Wastewater recycling uses reverse osmosis (RO) membranes to produce freshwater but this process also generates a waste stream – the reverse osmosis concentrate (ROC) – which contains almost all the contaminants present in the original wastewater. The disposal of untreated ROC poses a health and environmental risk. This research used 18 samples of ROC to test various treatment combinations and concluded that coagulation with ferric chloride followed by filtration with biological activated carbon reduced dissolved organic carbon, phosphorus and nitrogen compounds, and disinfection by-products, to safe and acceptable levels.

Some wastewater treatment plants (WWTPs) use membrane bioreactors (MBR). These contain a microporous membrane which clarifies treated wastewater by removing microbial organisms. Wastewater must also be treated to remove nitrogen and phosphorus, which can act like uncontrolled fertilisers if they are released to the environment. Iron or aluminium salts added to the wastewater react with phosphorus and make solid particles which can be ‘caught’ and separated in the MBR. The problem is that the amounts of iron salts commonly added to some WWTPs foul the membrane and reduce its performance. This research used a laboratory-scale MBR to discover that lower amounts of specific iron salts effectively reduce phosphorus to levels that are safe to discharge while also reducing fouling and increasing the operating life of the membrane. Another conclusion was that ascorbic acid (vitamin C) cleaned iron-associated foulants from membranes more effectively than the conventional cleaning agent, citric acid.

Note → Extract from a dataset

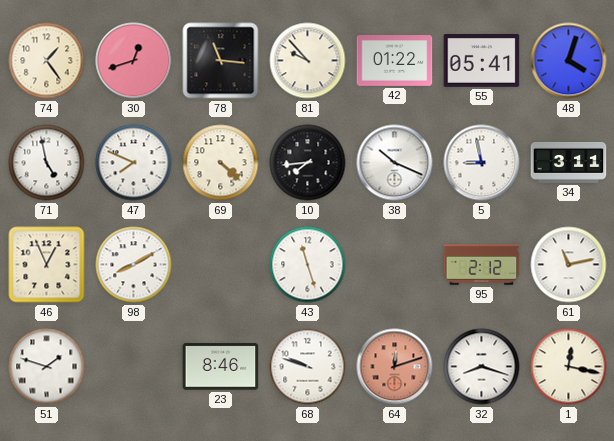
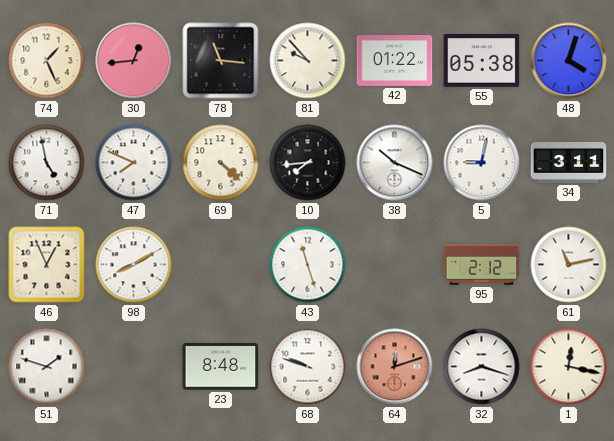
74: 1:24 -> 1:26
30: 12:42 -> 12:44
55: 05:41 -> 05:38
5: 8:58 -> 9:02
23: 8:46 -> 8:48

Blue-green algae (cyanobacteria) reduce water quality especially when they bloom and form high numbers of cells which produce toxins, and taste and odour compounds. Most cyanobacteria photosynthesise and tend to grow and float at depths which optimise their exposure to sunlight, but an increase in unexplained occurrences of taste and odour compounds in reservoirs, and a bloom of benthic (bottom-living) cyanobacteria, forced the closure of a water supply. This research examined the role that bottom-living benthic cyanobacteria play in the production of toxins or taste and odour compounds. Seven DNA-based PCR tests were developed to identify benthic species of cyanobacteria and their capacity for producing toxins. A taste and odour compound, and two toxins were found in winter and spring in an SA reservoir, whereas a different taste and odour compound and toxin assemblage were found in summer and autumn in a reservoir in NSW. These results will help water suppliers to anticipate and manage future aesthetic or toxin issues related to benthic cyanobacteria.

Cyanobacterial blooms are a major problem for reservoir managers because of the large numbers of cells and the toxins they contain. These blue-green algae blooms have traditionally been treated with the algaecide copper sulphate, but this was expensive and unsustainable because it killed non-target species and left residual contaminants. This research examined and rejected alternatives: other copper-based algaecides, hydrogen peroxide, substances that trap cyanobacterial-growth supporting nutrients on the floor of the reservoir, and mechanical surface mixers. Laboratory experiments that tested the ability of ultrasound to prevent the photosynthetic cyanobacteria from floating at the depth that optimises light absorption were initially promising because the ultrasound reduced photosynthesis and metabolism and the blue-green algae died. Unfortunately, when an ultrasound system was deployed in a reservoir, the much larger volume of water attenuated and ‘absorbed’ the low-power ultrasound and led to the conclusion that sustainable, environmentally friendly levels of ultrasound do not provide effective control of blue-green algae. This rigorously conducted scientific study has generated useful information about methods which do not work, and resources can now be directed to promising new innovations.

This research has provided the most comprehensive account of the geographical distribution of blue-green algae (cyanobacteria), and the toxins they produce, in Australia. The blue-green algae cells were collected and stored. This collection now forms a valuable national asset which is particularly valuable for managing the complex array of factors that affect the accurate assessment of risk posed by any one algal bloom. Not all cyanobacteria produce toxins, and the identification of species and the presence of toxin is an important step in the decision-making process necessary to produce high quality, safe water. This research led to some notable conclusions; one being that a traditional method that uses cell-shape to identify algal species is unreliable, and also that the number of cyanobacterial cells does not necessarily correlate to the amount of toxin in source waters. Five laboratory tests were reviewed and it was found that tests for cylindrospermopsin were reliable, but tests for microcystin and saxitoxins differed as to the amount they measured, although they reliably identified the presence or absence of toxin. Problem cyanobacteria species are ubiquitous in Australia and if climatic events create favourable conditions, blooms can occur in unexpected locations.